European Publishers Latest To Call For Special Copyright Expansion Over News

from the if-this-is-your-business-model... dept

In the last few weeks, there’s suddenly been a big push by folks in the newspaper business to start talking about how copyright law should be expanded to help protect their business. The latest to do this, apparently, is a group of European publishers, including some big names, asking for copyright law to be changed in some way to benefit newspapers. They didn’t make specific proposals, but they’re likely thinking about the various ideas that have been floating around about stopping aggregators or providing some sort of copyright or copyright-like protection on breaking news.

This whole idea isn’t just ridiculous, but it won’t help newspapers. It would almost certainly harm them, however.

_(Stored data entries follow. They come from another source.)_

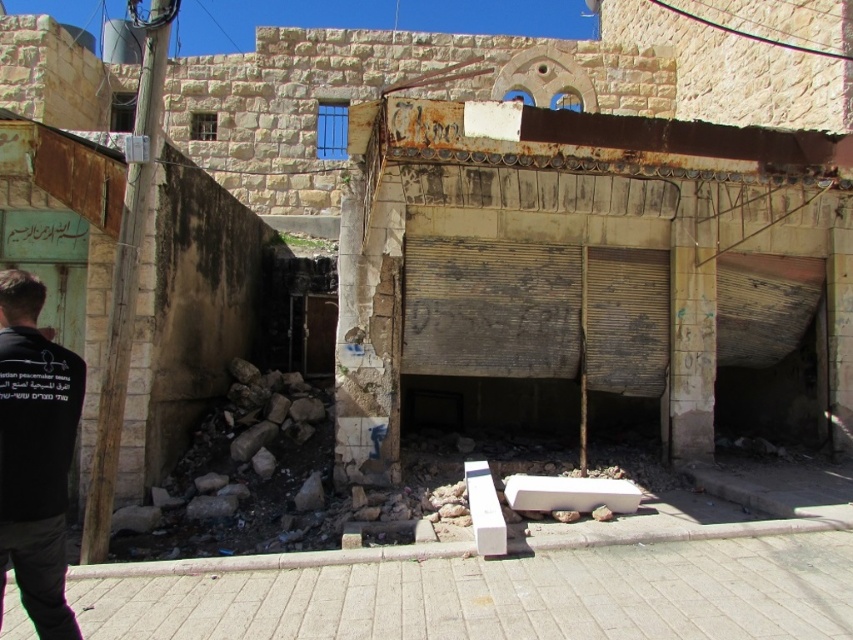 Image resolution: width=853 pixels, height=640 pixels. Find the location of `white concrete wall at lower center`. white concrete wall at lower center is located at coordinates (503, 596).

Is point (674, 592) closer to viewer compared to point (53, 480)?

No.

Identify the location of white concrete wall at lower center. The width and height of the screenshot is (853, 640). (503, 596). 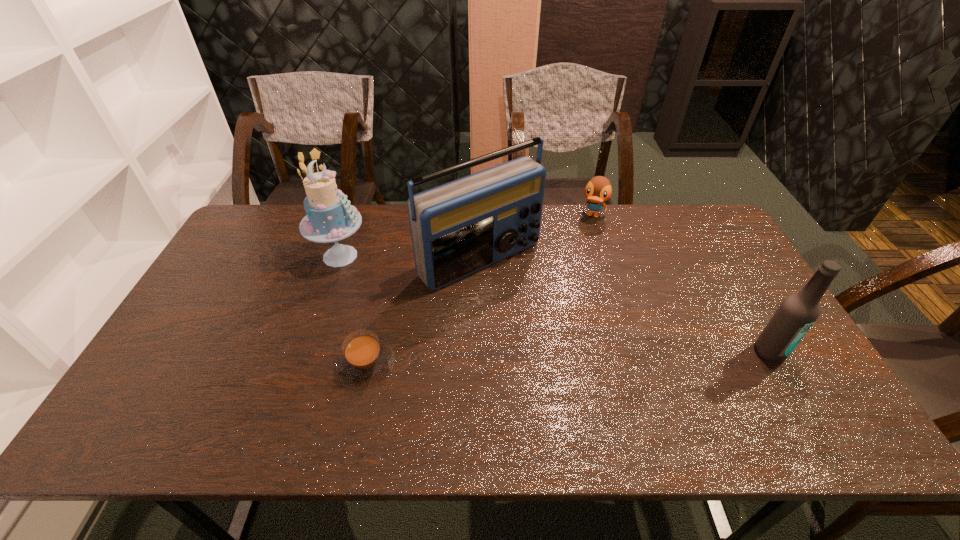 This screenshot has height=540, width=960. Find the location of `vacant area situated on the front panel of the radio receiver`. vacant area situated on the front panel of the radio receiver is located at coordinates (601, 369).

I want to click on vacant point located on the front panel of the radio receiver, so 561,331.

The width and height of the screenshot is (960, 540). What are the coordinates of `free space located with a ladder on the side of the cake` in the screenshot? It's located at (406, 292).

Where is `vacant area situated with a ladder on the side of the cake`? The width and height of the screenshot is (960, 540). vacant area situated with a ladder on the side of the cake is located at coordinates (424, 302).

Image resolution: width=960 pixels, height=540 pixels. Identify the location of vacant space located with a ladder on the side of the cake. (424, 302).

Where is `vacant space located on the front-facing side of the farthest object`? vacant space located on the front-facing side of the farthest object is located at coordinates (566, 288).

The width and height of the screenshot is (960, 540). I want to click on vacant space located on the front-facing side of the farthest object, so click(x=563, y=300).

The height and width of the screenshot is (540, 960). I want to click on vacant region located on the front-facing side of the farthest object, so click(x=582, y=250).

Where is `radio receiver present at the far edge`? The height and width of the screenshot is (540, 960). radio receiver present at the far edge is located at coordinates (458, 228).

Locate an element on the screen. The height and width of the screenshot is (540, 960). cake present at the far edge is located at coordinates (330, 217). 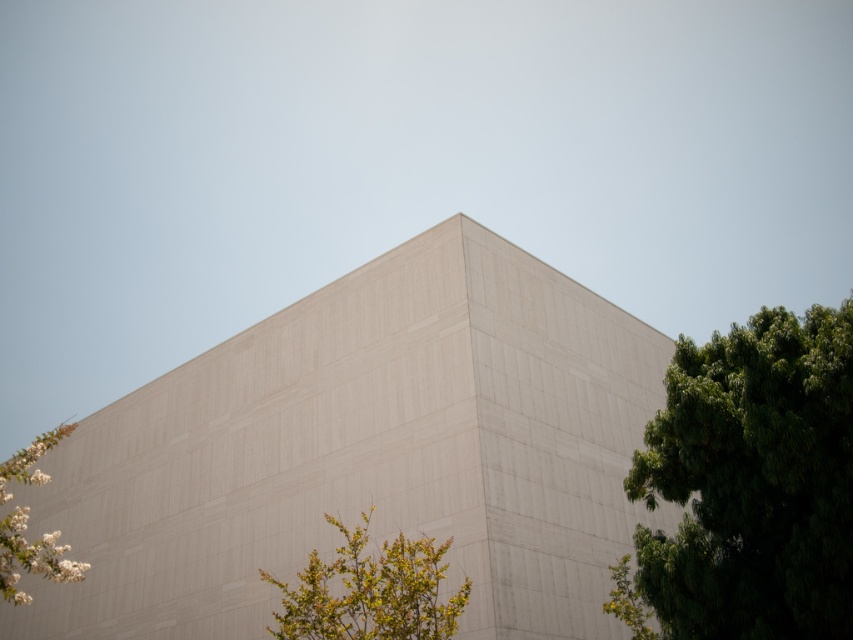 Can you confirm if green leafy bush at lower center is bigger than white textured flowers at lower left?

Incorrect, green leafy bush at lower center is not larger than white textured flowers at lower left.

Can you confirm if green leafy bush at lower center is taller than white textured flowers at lower left?

In fact, green leafy bush at lower center may be shorter than white textured flowers at lower left.

What do you see at coordinates (370, 592) in the screenshot?
I see `green leafy bush at lower center` at bounding box center [370, 592].

The image size is (853, 640). In order to click on green leafy bush at lower center in this screenshot , I will do `click(370, 592)`.

The height and width of the screenshot is (640, 853). In order to click on green leafy tree at right in this screenshot , I will do `click(752, 483)`.

Is point (728, 593) positioned after point (39, 477)?

No, it is in front of (39, 477).

Image resolution: width=853 pixels, height=640 pixels. In order to click on green leafy tree at right in this screenshot , I will do `click(752, 483)`.

Looking at this image, is green leafy tree at right thinner than green leafy bush at lower center?

Yes.

Is point (759, 508) farther from camera compared to point (358, 556)?

No, (759, 508) is closer to viewer.

At what (x,y) coordinates should I click in order to perform the action: click on green leafy tree at right. Please return your answer as a coordinate pair (x, y). The image size is (853, 640). Looking at the image, I should click on (752, 483). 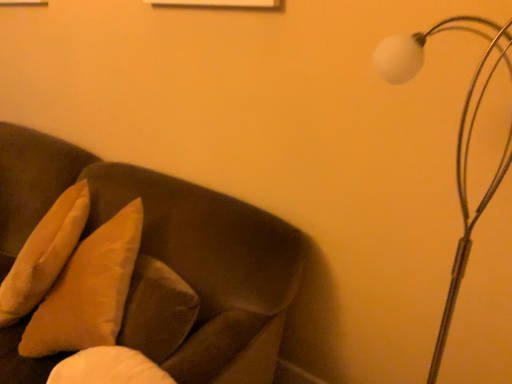 This screenshot has width=512, height=384. Describe the element at coordinates (44, 254) in the screenshot. I see `soft beige pillow at left` at that location.

Where is `soft beige pillow at left`? This screenshot has width=512, height=384. soft beige pillow at left is located at coordinates (44, 254).

Describe the element at coordinates (164, 241) in the screenshot. The image size is (512, 384). I see `suede-like brown couch at left` at that location.

I want to click on soft beige pillow at left, so click(44, 254).

Is suede-like brown couch at left looking in the opposite direction of soft beige pillow at left?

Absolutely, suede-like brown couch at left is directed away from soft beige pillow at left.

Which of these two, suede-like brown couch at left or soft beige pillow at left, is wider?

suede-like brown couch at left.

From a real-world perspective, between suede-like brown couch at left and soft beige pillow at left, who is vertically lower?

suede-like brown couch at left, from a real-world perspective.

Which is correct: suede-like brown couch at left is inside soft beige pillow at left, or outside of it?

suede-like brown couch at left is spatially situated outside soft beige pillow at left.

Looking at this image, would you say suede-like brown couch at left contains white matte lamp at upper right?

No.

From the image's perspective, which one is positioned lower, suede-like brown couch at left or white matte lamp at upper right?

suede-like brown couch at left is shown below in the image.

Who is shorter, suede-like brown couch at left or white matte lamp at upper right?

suede-like brown couch at left.

Is suede-like brown couch at left touching white matte lamp at upper right?

suede-like brown couch at left and white matte lamp at upper right are not in contact.

In the scene shown: Is soft beige pillow at left in front of or behind white matte lamp at upper right in the image?

soft beige pillow at left is positioned farther from the viewer than white matte lamp at upper right.

Does point (81, 229) lie behind point (463, 268)?

That is True.

In the scene shown: Is soft beige pillow at left not within white matte lamp at upper right?

Yes.

Which object is positioned more to the left, soft beige pillow at left or white matte lamp at upper right?

Positioned to the left is soft beige pillow at left.

Does white matte lamp at upper right touch soft beige pillow at left?

No, white matte lamp at upper right is not next to soft beige pillow at left.

How distant is white matte lamp at upper right from soft beige pillow at left?

A distance of 1.21 meters exists between white matte lamp at upper right and soft beige pillow at left.

Is soft beige pillow at left at the back of white matte lamp at upper right?

No, soft beige pillow at left is not at the back of white matte lamp at upper right.

From a real-world perspective, is white matte lamp at upper right beneath soft beige pillow at left?

No, from a real-world perspective, white matte lamp at upper right is not beneath soft beige pillow at left.

Looking at this image, which of these two, white matte lamp at upper right or suede-like brown couch at left, is bigger?

Bigger between the two is suede-like brown couch at left.

Is white matte lamp at upper right facing away from suede-like brown couch at left?

white matte lamp at upper right is not turned away from suede-like brown couch at left.

Which of these two, white matte lamp at upper right or suede-like brown couch at left, stands taller?

Standing taller between the two is white matte lamp at upper right.

Considering the sizes of objects soft beige pillow at left and suede-like brown couch at left in the image provided, who is smaller, soft beige pillow at left or suede-like brown couch at left?

soft beige pillow at left is smaller.

From a real-world perspective, is soft beige pillow at left located beneath suede-like brown couch at left?

No.

Considering the positions of objects soft beige pillow at left and suede-like brown couch at left in the image provided, who is behind, soft beige pillow at left or suede-like brown couch at left?

soft beige pillow at left is further away from the camera.

At what (x,y) coordinates should I click in order to perform the action: click on pillow above the suede-like brown couch at left (from the image's perspective). Please return your answer as a coordinate pair (x, y). Looking at the image, I should click on (44, 254).

Locate an element on the screen. This screenshot has width=512, height=384. lamp in front of the suede-like brown couch at left is located at coordinates (457, 142).

Considering their positions, is suede-like brown couch at left positioned further to soft beige pillow at left than white matte lamp at upper right?

white matte lamp at upper right is further to soft beige pillow at left.

Which object lies nearer to the anchor point white matte lamp at upper right, soft beige pillow at left or suede-like brown couch at left?

suede-like brown couch at left.

Looking at the image, which one is located closer to suede-like brown couch at left, soft beige pillow at left or white matte lamp at upper right?

Based on the image, soft beige pillow at left appears to be nearer to suede-like brown couch at left.

Estimate the real-world distances between objects in this image. Which object is closer to white matte lamp at upper right, suede-like brown couch at left or soft beige pillow at left?

suede-like brown couch at left is positioned closer to the anchor white matte lamp at upper right.

From the image, which object appears to be nearer to soft beige pillow at left, white matte lamp at upper right or suede-like brown couch at left?

suede-like brown couch at left is closer to soft beige pillow at left.

When comparing their distances from suede-like brown couch at left, does white matte lamp at upper right or soft beige pillow at left seem further?

white matte lamp at upper right lies further to suede-like brown couch at left than the other object.

In order to click on pillow situated between suede-like brown couch at left and white matte lamp at upper right from left to right in this screenshot , I will do (44, 254). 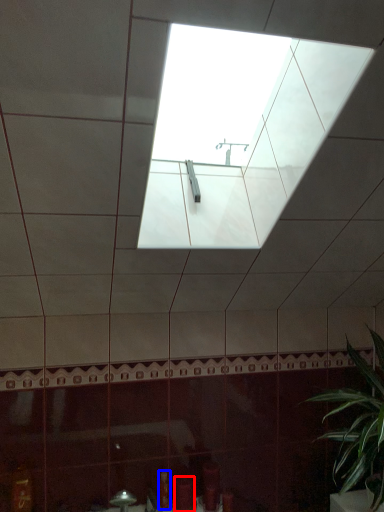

  • First of all, if the only thing protecting your business from failure is government protectionism… you’re not doing a very good job at building a real business. And, you won’t be able to hold back real competitors from eating your lunch (or, at least, the parts of it they haven’t eaten already).
  • Next, stronger copyright won’t bring more people to your site or get more people to give you money.
  • Stronger copyright protection will only harm your online distribution efforts, in making it that much more difficult for others to send you traffic or to participate in the discussion.
  • Relying on these things, and thinking that stronger copyright somehow is a business model will just mean that you’ve opened the playing field wide to those who actually embrace the collaborative, sharing nature of the internet.

So while it would be damaging for those pushing for it, it would still create quite a mess in the meantime. Hopefully European politicians see through this blatant attempt at protectionism and don’t let it get anywhere.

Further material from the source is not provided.